Assigned task:
The part to set down runs from the first line of the data below through the line with "5176 Dronningens Gade", inclusive; write it exactly and leave out the pictures.

Collected data:
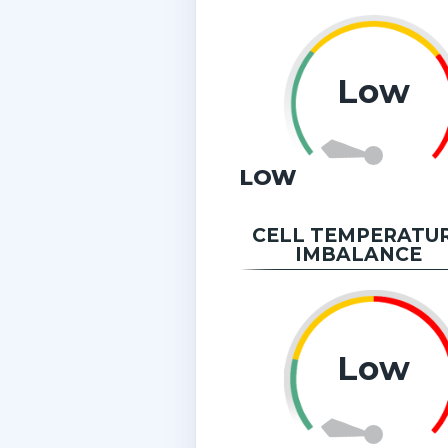
Low
LOW
CELL TEMPERATU
IMBALANCE
Low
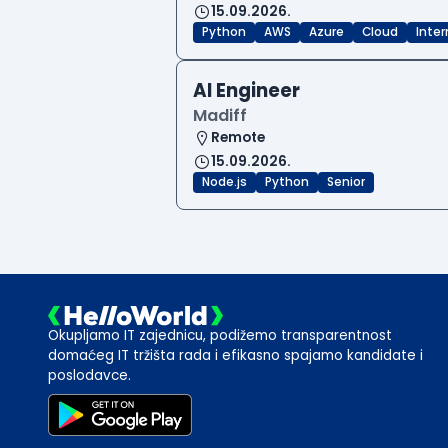
15.09.2026.
Python
AWS
Azure
Cloud
Inte
AI Engineer
Madiff
Remote
15.09.2026.
Node.js
Python
Senior
Okupljamo IT zajednicu, podižemo transparentnost
domaćeg IT tržišta rada i efikasno spajamo kandidate i
poslodavce.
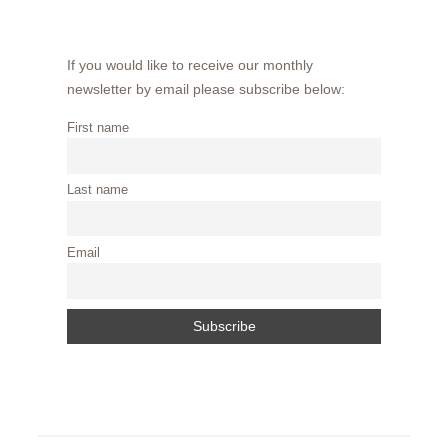
If you would like to receive our monthly
newsletter by email please subscribe below:
First name
Last name
Email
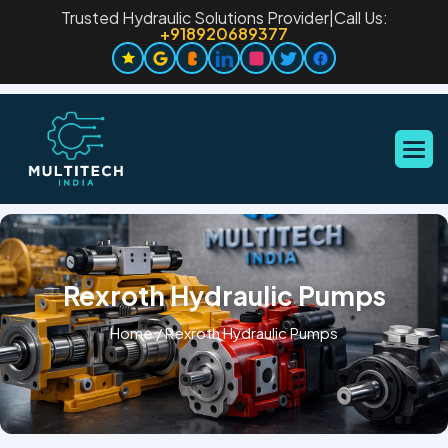
Trusted Hydraulic Solutions Provider
|
Call Us:
+918920689377
Rexroth Hydraulic Pumps
Home
/
Rexroth Hydraulic Pumps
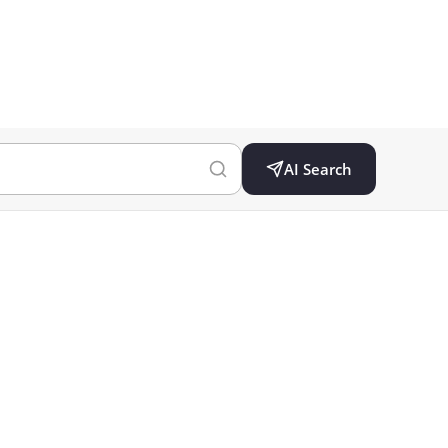
AI Search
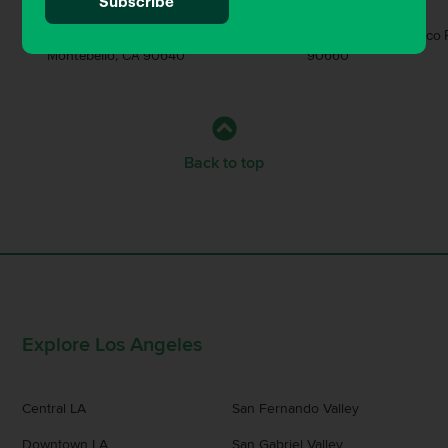
Bar
Brewery
520 W Whittier Blvd Unit 103,
4937 Durfee Ave, Pico 
Montebello, CA 90640
90660
Back to top
Explore Los Angeles
Central LA
San Fernando Valley
Downtown LA
San Gabriel Valley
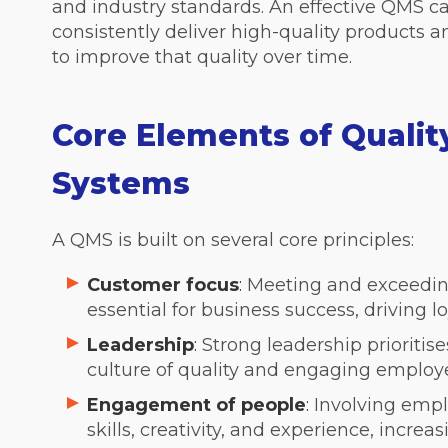
and industry standards. An effective QMS c
consistently deliver high-quality products a
to improve that quality over time.
Core Elements of Qual
Systems
A QMS is built on several core principles:
Customer focus
:
Meeting and exceedin
essential for business success, driving l
Leadership
:
Strong leadership prioriti
culture of quality and engaging employee
Engagement of people
:
Involving emplo
skills, creativity, and experience, incre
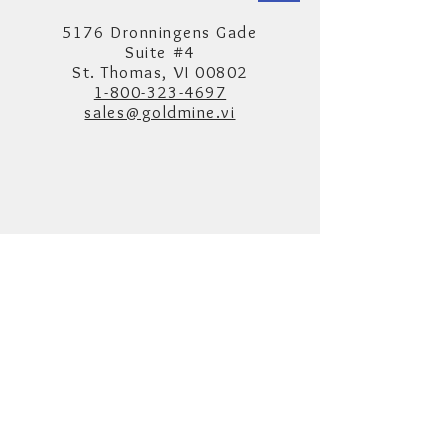
5176 Dronningens Gade
Suite #4
St. Thomas, VI 00802
1-800-323-4697
sales@goldmine.vi
Hours
Monday to Saturday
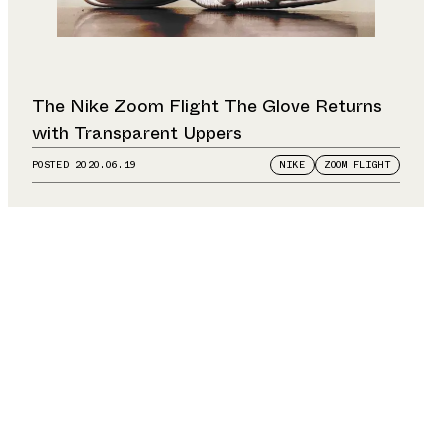
The Nike Zoom Flight The Glove Returns
with Transparent Uppers
POSTED
2020.06.19
NIKE
ZOOM FLIGHT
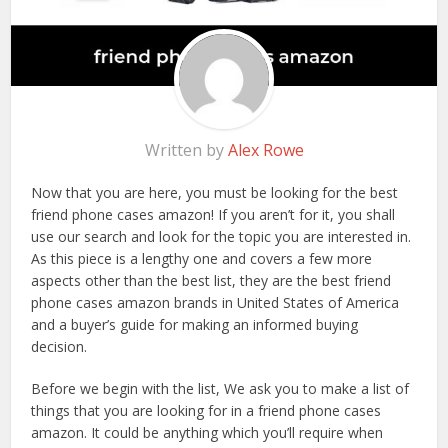
Written by
Alex Rowe
Now that you are here, you must be looking for the best
friend phone cases amazon! If you aren’t for it, you shall
use our search and look for the topic you are interested in.
As this piece is a lengthy one and covers a few more
aspects other than the best list, they are the best friend
phone cases amazon brands in United States of America
and a buyer’s guide for making an informed buying
decision.
Before we begin with the list, We ask you to make a list of
things that you are looking for in a friend phone cases
amazon. It could be anything which you’ll require when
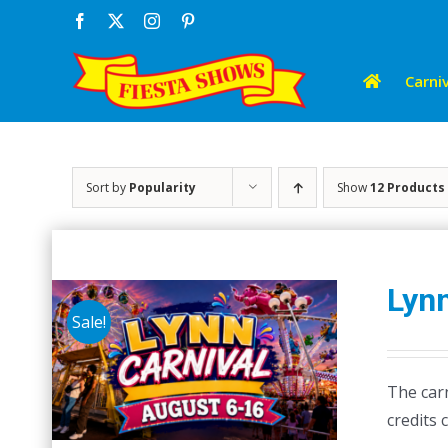
Skip
Facebook
X
Instagram
Pinterest
to
content
Carniv
Sort by
Popularity
Show
12 Products
Lynn
Sale!
The carn
credits 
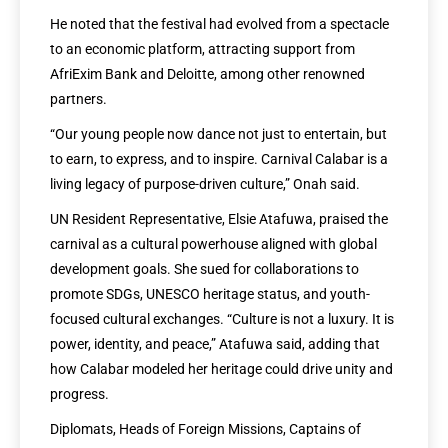
He noted that the festival had evolved from a spectacle
to an economic platform, attracting support from
AfriExim Bank and Deloitte, among other renowned
partners.
“Our young people now dance not just to entertain, but
to earn, to express, and to inspire. Carnival Calabar is a
living legacy of purpose-driven culture,” Onah said.
UN Resident Representative, Elsie Atafuwa, praised the
carnival as a cultural powerhouse aligned with global
development goals. She sued for collaborations to
promote SDGs, UNESCO heritage status, and youth-
focused cultural exchanges. “Culture is not a luxury. It is
power, identity, and peace,” Atafuwa said, adding that
how Calabar modeled her heritage could drive unity and
progress.
Diplomats, Heads of Foreign Missions, Captains of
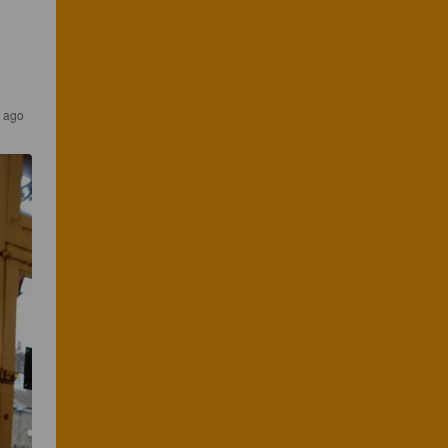
s ago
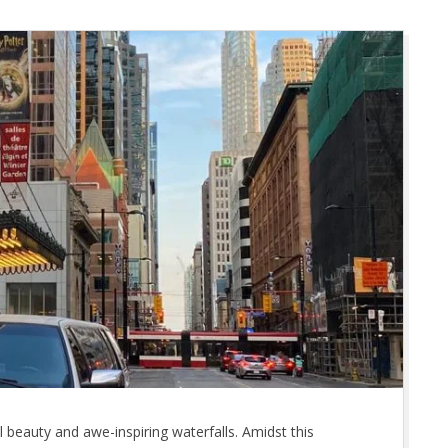
l beauty and awe-inspiring waterfalls. Amidst this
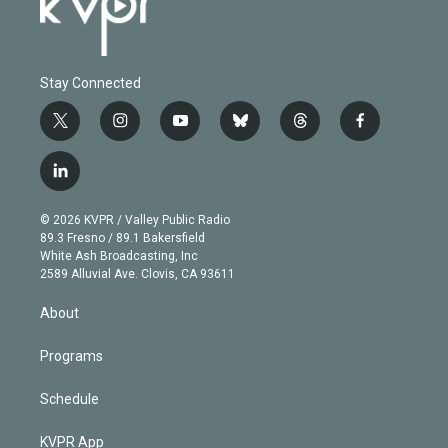
Stay Connected
t
i
y
b
t
f
w
n
o
l
h
a
i
s
u
u
r
c
l
t
t
t
e
e
e
i
t
a
u
s
a
b
n
e
g
b
k
d
o
© 2026 KVPR / Valley Public Radio
k
r
r
e
y
s
o
89.3 Fresno / 89.1 Bakersfield
e
a
k
White Ash Broadcasting, Inc
d
m
2589 Alluvial Ave. Clovis, CA 93611
i
n
About
Programs
Schedule
KVPR App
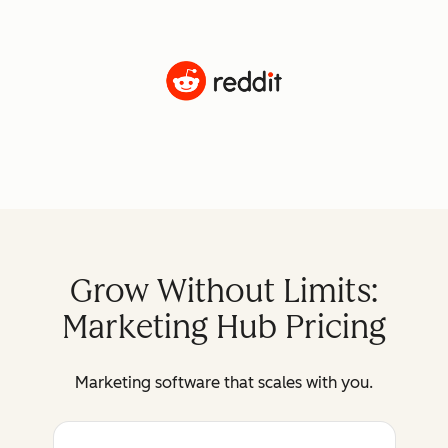
Grow Without Limits:
Marketing Hub Pricing
Marketing software that scales with you.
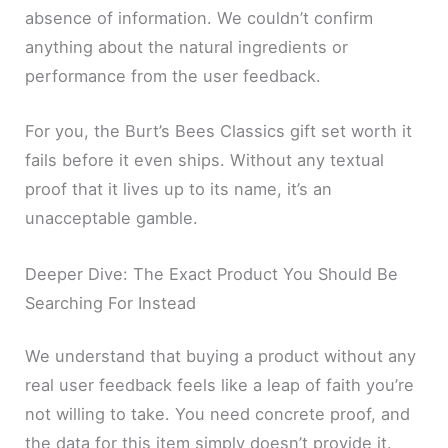
absence of information. We couldn’t confirm
anything about the natural ingredients or
performance from the user feedback.
For you, the Burt’s Bees Classics gift set worth it
fails before it even ships. Without any textual
proof that it lives up to its name, it’s an
unacceptable gamble.
Deeper Dive: The Exact Product You Should Be
Searching For Instead
We understand that buying a product without any
real user feedback feels like a leap of faith you’re
not willing to take. You need concrete proof, and
the data for this item simply doesn’t provide it.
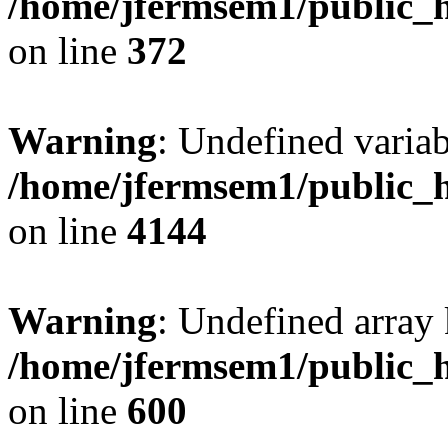
/home/jfermsem1/public_h
on line
372
Warning
: Undefined variab
/home/jfermsem1/public_h
on line
4144
Warning
: Undefined array 
/home/jfermsem1/public_h
on line
600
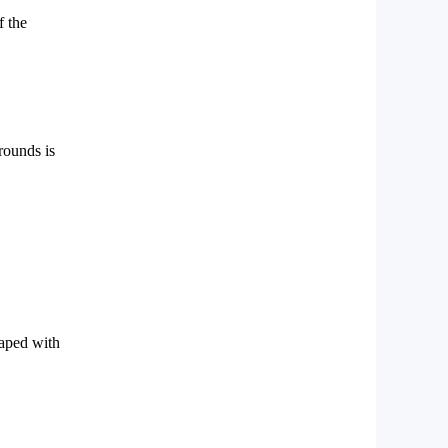
f the
 rounds is
haped with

Completed task:
Low
LOW
CELL TEMPERATU
IMBALANCE
Low
15.09.2026.
Python
AWS
Azure
Cloud
Inte
AI Engineer
Madiff
Remote
15.09.2026.
Node.js
Python
Senior
Okupljamo IT zajednicu, podižemo transparentnost
domaćeg IT tržišta rada i efikasno spajamo kandidate i
poslodavce.
If you would like to receive our monthly
newsletter by email please subscribe below:
First name
Last name
Email
Trusted Hydraulic Solutions Provider
|
Call Us:
+918920689377
Rexroth Hydraulic Pumps
Home
/
Rexroth Hydraulic Pumps
AI Search
Bar
Brewery
520 W Whittier Blvd Unit 103,
4937 Durfee Ave, Pico 
Montebello, CA 90640
90660
Back to top
Explore Los Angeles
Central LA
San Fernando Valley
Downtown LA
San Gabriel Valley
and industry standards. An effective QMS c
consistently deliver high-quality products a
to improve that quality over time.
Core Elements of Qual
Systems
A QMS is built on several core principles:
Customer focus
:
Meeting and exceedin
essential for business success, driving l
Leadership
:
Strong leadership prioriti
culture of quality and engaging employee
Engagement of people
:
Involving emplo
skills, creativity, and experience, incre
5176 Dronningens Gade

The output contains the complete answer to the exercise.